Picturing the Planets
Society Meeting
Thursday, 9th August 2018 (19:45 - 22:00)
Venue: swmcmeet
"Picturing the Planets"
The planets - literally, from the Greek, "wanderers" in the night sky - have been the subject of study throughout the course of human history. Before the era of street lighting, the patterns of stars in the night sky, and the fact that a few of the brightest "stars" did not stay in these fixed patterns but instead moved across the sky over the course of the year, would have been very noticeable to anyone who spent much time outside after dark. Many cultures embedded the movement of the planets into religion, calendars or astrological predictions, and developed quite sophisticated models for describing their motions, but it was not until the ancient Greeks that anyone seems to have tried to produce a physical model, as opposed to a set of mathematical formulae. In this talk I will try to explain how our picture of the planetary system has changed over the course of human history, and why it still remains a live subject of research today.
Speaker: Dr. Susan Cartwright
Dr Susan Cartwright graduated from Glasgow University with a BSc in Astronomy and Natural Philosophy (Physics, to most people - but if Natural Philosophy was good enough for Newton it was good enough for Glasgow!).

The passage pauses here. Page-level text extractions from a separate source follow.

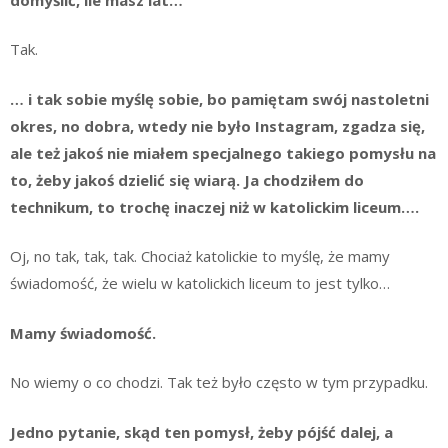
Tak.
… i tak sobie myślę sobie, bo pamiętam swój nastoletni
okres, no dobra, wtedy nie było Instagram, zgadza się,
ale też jakoś nie miałem specjalnego takiego pomysłu na
to, żeby jakoś dzielić się wiarą. Ja chodziłem do
technikum, to trochę inaczej niż w katolickim liceum….
Oj, no tak, tak, tak. Chociaż katolickie to myślę, że mamy
świadomość, że wielu w katolickich liceum to jest tylko…
Mamy świadomość.
No wiemy o co chodzi. Tak też było często w tym przypadku.
Jedno pytanie, skąd ten pomysł, żeby pójść dalej, a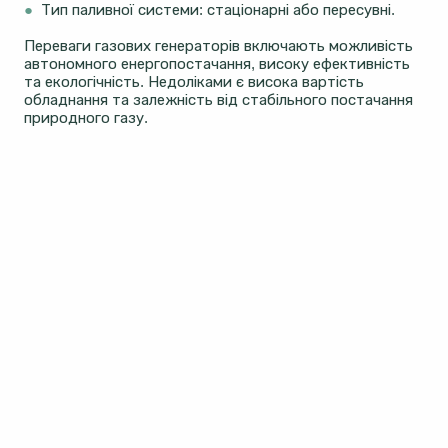
●
Тип паливної системи: стаціонарні або пересувні.
Переваги газових генераторів включають можливість
автономного енергопостачання, високу ефективність
та екологічність. Недоліками є висока вартість
обладнання та залежність від стабільного постачання
природного газу.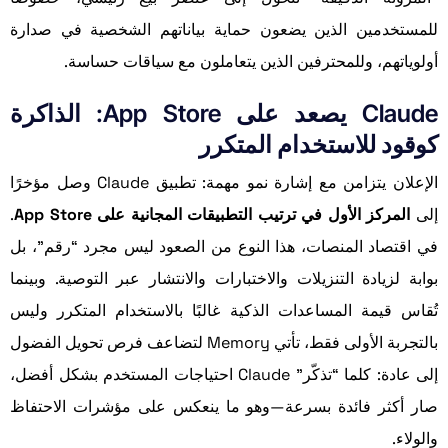
للمستخدمين الذين يضعون حماية بياناتهم الشخصية في صدارة
أولوياتهم، وللمحترفين الذين يتعاملون مع سياقات حساسة.
Claude يصعد على App Store: الذاكرة
كوقود للاستخدام المتكرر
الإعلان يتزامن مع إشارة نمو مهمة: تطبيق Claude وصل مؤخرًا
إلى
المركز الأول في ترتيب التطبيقات المجانية على App Store
.
في اقتصاد المنصات، هذا النوع من الصعود ليس مجرد “رقم”، بل
بوابة لزيادة التنزيلات والاختبارات والانتشار عبر التوصية. وبينما
تُقاس قيمة المساعدات الذكية غالبًا بالاستخدام المتكرر وليس
بالتجربة الأولى فقط، تأتي Memory لتضاعف فرص تحويل الفضول
إلى عادة: كلما “تذكّر” Claude احتياجات المستخدم بشكل أفضل،
صار أكثر فائدة بسرعة—وهو ما ينعكس على مؤشرات الاحتفاظ
والولاء.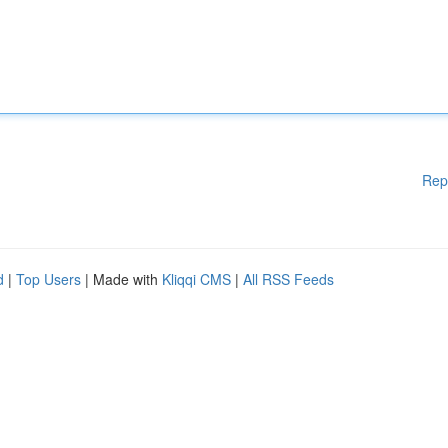
Rep
d
|
Top Users
| Made with
Kliqqi CMS
|
All RSS Feeds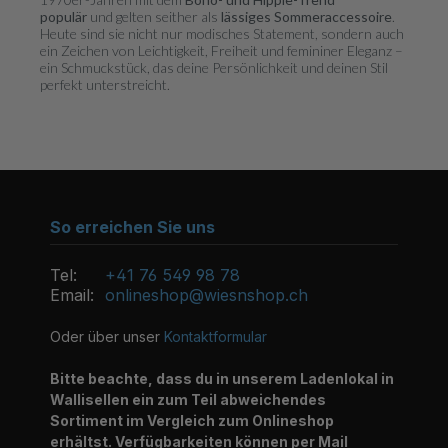
populär
und gelten seither als
lässiges Sommeraccessoire
.
Heute sind sie nicht nur modisches Statement, sondern auch
ein Zeichen von Leichtigkeit, Freiheit und femininer Eleganz –
ein Schmuckstück, das deine Persönlichkeit und deinen Stil
perfekt unterstreicht.
So erreichen Sie uns
Tel:
+41 76 549 98 78
Email:
onlineshop@wiesnshop.ch
Oder über unser
Kontaktformular
Bitte beachte, dass du in unserem Ladenlokal in
Wallisellen ein zum Teil abweichendes
Sortiment im Vergleich zum Onlineshop
erhältst. Verfügbarkeiten können per Mail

She then did a PhD in particle physics, also at Glasgow, and worked in Hamburg, Germany and San Francisco before arriving in Sheffield in 1989. She is currently working on neutrino oscillations with the T2K experiment in Japan(which, incidentally, doesn't have any evidence that neutrinos travel faster than light - though it does have evidence that accelerators don't much like earthquakes).